Both of these issues must be examined pursuant to Super. R. Civ. P. 60(b). The applicable provisions of this rule state:
"On motion and upon such terms as are just, the court may relieve a party or his legal representative from a final judgment, order, or proceeding for the following reasons: (1) mistake, inadvertence, surprise, or excusable neglect * * *."
This provision is applicable even when the mistake alleged is one made by the judge. 1 Kent, R.I. Civ. Prac., § 60.3 at 452 (1969). However,
"* * * judicial error of the trial judge, as contrasted with mechanical error, cannot be corrected under this rule, for it would constitute use of the rule as a substitute for an appeal or for a motion for a new trial, which in Rhode Island may not be addressed to the trial court on account of its own error."
In addition, it is necessary to examine these issues pursuant to the standard of review for the denial of a motion for relief from an order for mistake as detailed in In re Julie, 114 R.I. 419, 334 A.2d 212 (1975).
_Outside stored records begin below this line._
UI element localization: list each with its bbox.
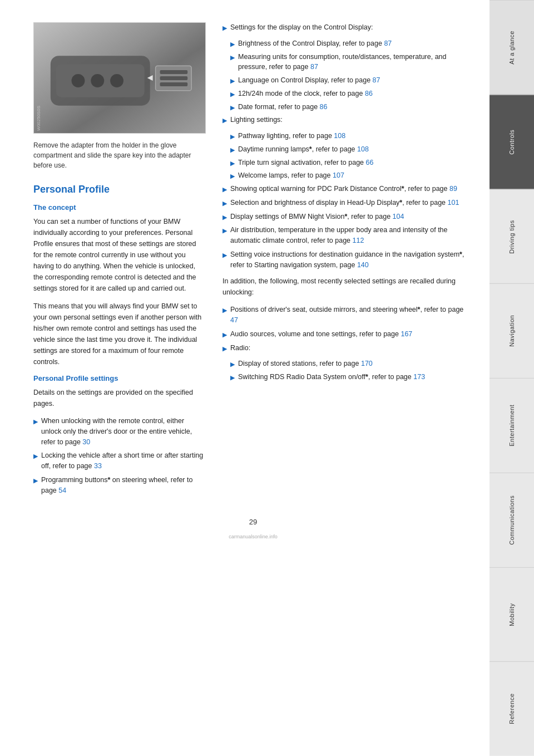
page-number: 29 <box>33 518 473 532</box>
left-column: W00250S0S Remove the adapter from the ho… <box>33 22 206 501</box>
list-item: ▶ Radio: <box>222 343 473 354</box>
list-item-text: Lighting settings: <box>230 115 283 125</box>
bullet-arrow-icon: ▶ <box>222 306 227 315</box>
list-item-text: Triple turn signal activation, refer to … <box>238 158 373 168</box>
page-link-54[interactable]: 54 <box>58 487 66 494</box>
svg-rect-8 <box>160 76 188 80</box>
bullet-arrow-icon: ▶ <box>222 185 227 194</box>
sidebar-tab-label: Mobility <box>508 603 515 626</box>
list-item: ▶ Programming buttons* on steering wheel… <box>33 475 206 496</box>
sidebar-tab-communications[interactable]: Communications <box>490 473 534 567</box>
bullet-arrow-icon: ▶ <box>222 23 227 33</box>
image-placeholder <box>34 23 205 133</box>
page-link-66[interactable]: 66 <box>366 159 374 166</box>
bullet-arrow-icon: ▶ <box>230 76 235 86</box>
sidebar-tab-navigation[interactable]: Navigation <box>490 283 534 378</box>
list-item-text: Audio sources, volume and tone settings,… <box>230 329 412 340</box>
list-item-text: Display settings of BMW Night Vision*, r… <box>230 212 404 222</box>
bullet-arrow-icon: ▶ <box>230 360 235 369</box>
page-link-89[interactable]: 89 <box>449 185 457 193</box>
settings-intro: Details on the settings are provided on … <box>33 387 206 409</box>
bullet-arrow-icon: ▶ <box>33 451 38 461</box>
list-item-text: Pathway lighting, refer to page 108 <box>238 131 345 141</box>
sidebar-tab-mobility[interactable]: Mobility <box>490 567 534 662</box>
right-column: ▶ Settings for the display on the Contro… <box>222 22 473 501</box>
page-link-30[interactable]: 30 <box>82 438 90 446</box>
list-item-text: Date format, refer to page 86 <box>238 102 328 112</box>
two-column-layout: W00250S0S Remove the adapter from the ho… <box>33 22 473 501</box>
sidebar-tab-label: At a glance <box>508 31 515 65</box>
watermark: carmanualsonline.info <box>33 534 473 539</box>
sidebar-tab-entertainment[interactable]: Entertainment <box>490 378 534 473</box>
list-item: ▶ Switching RDS Radio Data System on/off… <box>230 372 473 382</box>
page-link-47[interactable]: 47 <box>230 316 238 324</box>
image-caption: Remove the adapter from the holder in th… <box>33 140 206 170</box>
page-link-112[interactable]: 112 <box>353 237 364 244</box>
list-item: ▶ Welcome lamps, refer to page 107 <box>230 170 473 181</box>
list-item: ▶ Showing optical warning for PDC Park D… <box>222 184 473 194</box>
page-link-86b[interactable]: 86 <box>320 103 328 111</box>
right-top-list: ▶ Settings for the display on the Contro… <box>222 22 473 33</box>
page-link-87c[interactable]: 87 <box>373 76 380 84</box>
page-link-167[interactable]: 167 <box>400 330 412 338</box>
svg-rect-9 <box>160 82 188 86</box>
page-link-107[interactable]: 107 <box>333 171 344 179</box>
sidebar-tab-label: Controls <box>508 130 515 155</box>
list-item: ▶ Setting voice instructions for destina… <box>222 249 473 271</box>
list-item-text: When unlocking with the remote control, … <box>41 416 206 447</box>
car-svg <box>34 22 205 134</box>
sidebar-tab-reference[interactable]: Reference <box>490 661 534 756</box>
list-item: ▶ Daytime running lamps*, refer to page … <box>230 144 473 155</box>
list-item: ▶ 12h/24h mode of the clock, refer to pa… <box>230 89 473 99</box>
left-settings-list: ▶ When unlocking with the remote control… <box>33 416 206 495</box>
page-link-108a[interactable]: 108 <box>334 132 345 140</box>
list-item-text: Locking the vehicle after a short time o… <box>41 450 206 472</box>
page-link-33[interactable]: 33 <box>94 462 102 470</box>
other-settings-list: ▶ Showing optical warning for PDC Park D… <box>222 184 473 270</box>
list-item: ▶ Brightness of the Control Display, ref… <box>230 38 473 49</box>
personal-profile-title: Personal Profile <box>33 184 206 195</box>
sidebar-tab-driving-tips[interactable]: Driving tips <box>490 189 534 284</box>
sidebar-tab-at-a-glance[interactable]: At a glance <box>490 0 534 95</box>
list-item: ▶ Air distribution, temperature in the u… <box>222 225 473 246</box>
svg-point-4 <box>91 74 104 87</box>
recalled-settings-list: ▶ Positions of driver's seat, outside mi… <box>222 305 473 353</box>
image-watermark: W00250S0S <box>36 106 41 131</box>
radio-sub-list: ▶ Display of stored stations, refer to p… <box>230 359 473 382</box>
bullet-arrow-icon: ▶ <box>222 344 227 354</box>
bullet-arrow-icon: ▶ <box>33 417 38 426</box>
lighting-settings-list: ▶ Pathway lighting, refer to page 108 ▶ … <box>230 131 473 181</box>
sidebar-tab-label: Reference <box>508 694 515 724</box>
sidebar-tab-controls[interactable]: Controls <box>490 95 534 189</box>
list-item-text: Language on Control Display, refer to pa… <box>238 75 380 86</box>
settings-subtitle: Personal Profile settings <box>33 374 206 382</box>
page-link-101[interactable]: 101 <box>448 199 459 207</box>
page-link-140[interactable]: 140 <box>357 261 369 269</box>
list-item: ▶ Language on Control Display, refer to … <box>230 75 473 86</box>
list-item-text: Daytime running lamps*, refer to page 10… <box>238 144 369 155</box>
bullet-arrow-icon: ▶ <box>230 132 235 141</box>
sidebar-tab-label: Navigation <box>508 315 515 347</box>
sidebar-tabs: At a glance Controls Driving tips Naviga… <box>490 0 534 756</box>
bullet-arrow-icon: ▶ <box>230 40 235 49</box>
bullet-arrow-icon: ▶ <box>222 213 227 222</box>
page-link-86a[interactable]: 86 <box>365 90 373 97</box>
bullet-arrow-icon: ▶ <box>230 373 235 382</box>
list-item: ▶ Triple turn signal activation, refer t… <box>230 158 473 168</box>
bullet-arrow-icon: ▶ <box>230 90 235 99</box>
bullet-arrow-icon: ▶ <box>230 103 235 112</box>
page-link-104[interactable]: 104 <box>393 213 404 220</box>
list-item: ▶ Lighting settings: <box>222 115 473 125</box>
page-link-173[interactable]: 173 <box>413 373 425 381</box>
page-link-170[interactable]: 170 <box>361 360 373 367</box>
sidebar-tab-label: Entertainment <box>508 405 515 446</box>
bullet-arrow-icon: ▶ <box>222 116 227 125</box>
page-link-87a[interactable]: 87 <box>384 40 392 47</box>
list-item: ▶ Positions of driver's seat, outside mi… <box>222 305 473 326</box>
bullet-arrow-icon: ▶ <box>230 145 235 155</box>
list-item-text: Brightness of the Control Display, refer… <box>238 38 392 49</box>
page-link-108b[interactable]: 108 <box>357 145 369 153</box>
list-item: ▶ Date format, refer to page 86 <box>230 102 473 112</box>
page-link-87b[interactable]: 87 <box>310 63 318 71</box>
list-item-text: Radio: <box>230 343 250 354</box>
In that case, the court stated that the determination of the trial court will be disturbed only if it is determined that the trial justice abused his discretion or made his determination on an erroneous reading of the law.
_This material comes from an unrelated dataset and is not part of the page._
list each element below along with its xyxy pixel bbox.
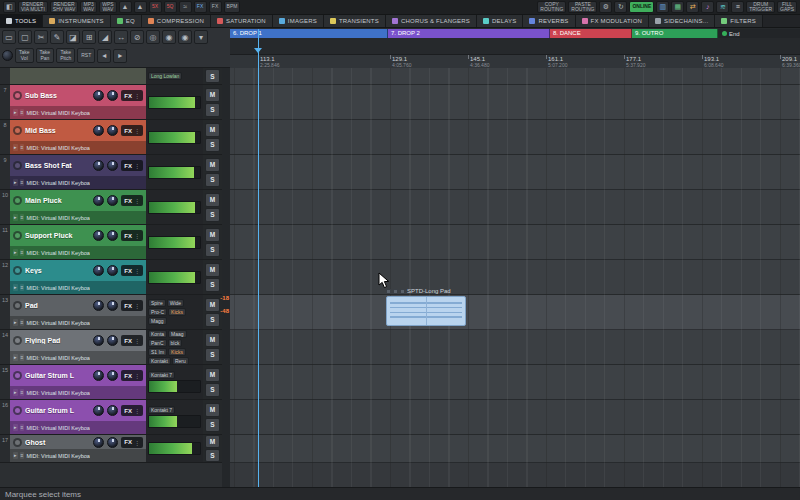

In the context of these parameters, we consider the two issues defendant raises on appeal. In regard to the first issue, an examination of the contents of the November 21, 1977 order is necessary. The November 21, 1977 order states that:
1) defendant is in willful contempt of the orders of the court,
2) defendant may purge himself of contempt by complying with the October 4, 1977 order, and
3) if defendant does not comply with the October 4, 1977 order, he will be subject to incarceration and/or Hopkinton can perform the obligations under the orders of the court.
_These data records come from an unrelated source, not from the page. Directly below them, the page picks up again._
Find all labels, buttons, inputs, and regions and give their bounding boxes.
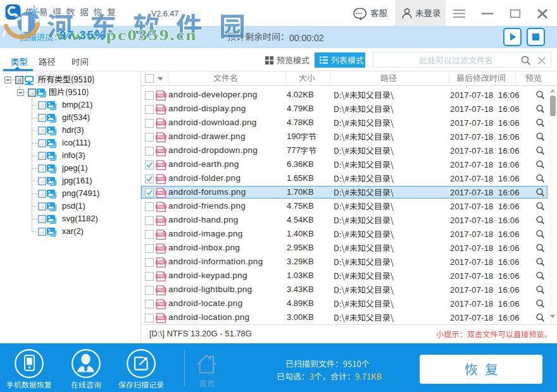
svg-text:PNG: PNG <box>158 316 165 320</box>
svg-text:PNG: PNG <box>158 219 165 223</box>
svg-text:PNG: PNG <box>158 163 165 167</box>
svg-text:PNG: PNG <box>158 274 165 278</box>
svg-text:PNG: PNG <box>158 205 165 209</box>
svg-text:PNG: PNG <box>158 177 165 181</box>
svg-text:PNG: PNG <box>158 302 165 306</box>
svg-text:PNG: PNG <box>158 107 165 111</box>
svg-text:PNG: PNG <box>158 94 165 97</box>
svg-text:PNG: PNG <box>158 121 165 125</box>
svg-text:PNG: PNG <box>158 135 165 139</box>
svg-text:PNG: PNG <box>158 260 165 264</box>
svg-text:PNG: PNG <box>158 233 165 236</box>
svg-text:PNG: PNG <box>158 247 165 250</box>
svg-text:PNG: PNG <box>158 191 165 195</box>
svg-text:PNG: PNG <box>158 149 165 153</box>
svg-text:PNG: PNG <box>158 288 165 292</box>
Mr. Keiser claims on the basis of a statement of the trial justice at the November 4, 1977 hearing that the word "orders" was erroneously substituted for the word "order" in item 3 of the November 21, 1977 order.
[1, 2] First, since defendant's claim is based on a statement made at the November 4, 1977 hearing for which no transcript has been submitted, this court cannot consider that statement, State v. Jennings, 117 R.I. 291, 294, 366 A.2d 543, 545 (1976). Second, in examining the entire record, we find no abuse of discretion in regard to the denial of the Rule 60(b)(1) motion. Given the facts that plaintiff was seeking to have both lots 44 and 46 cleared at the November 4 hearing, that lot 46 was apparently as cluttered with debris and vehicles as lot 44, and that defendant had already been ordered to clean both lots and has not done so in over two and a half years, the trial justice could certainly have concluded that (1) Hopkinton should be allowed to clean both lots, and (2) in construing his November 21, 1977 order that he did mean to refer to both the April 6, 1976 and October 4, 1977 orders. This conclusion is further substantiated by the fact that the November 21, 1977 order did hold defendant in contempt of the orders of the court. The defendant did not appeal this holding. Thus, this court finds that defendant's motion for relief from the order was properly denied.
The allegation that the December 15, 1977 order repeated the mistake made in the November 21, 1977 order and was not limited to the October 4, 1977 order is clearly not a mechanical error as contemplated by Super. R. Civ. P. 60(b). Thus, we conclude that by raising this issue, the defendant is merely attempting to circumvent the time limits of appeal. Consequently, this court will not entertain this second issue. Yankee Investments, Inc. v. Efco Mfg. Inc., 101 R.I. 602, 606, 225 A.2d 793, 796 (1967).
The appeal is denied and dismissed, the orders appealed from are sustained, the stay heretofore entered is vacated, and the case is remanded to the Superior Court for further proceedings.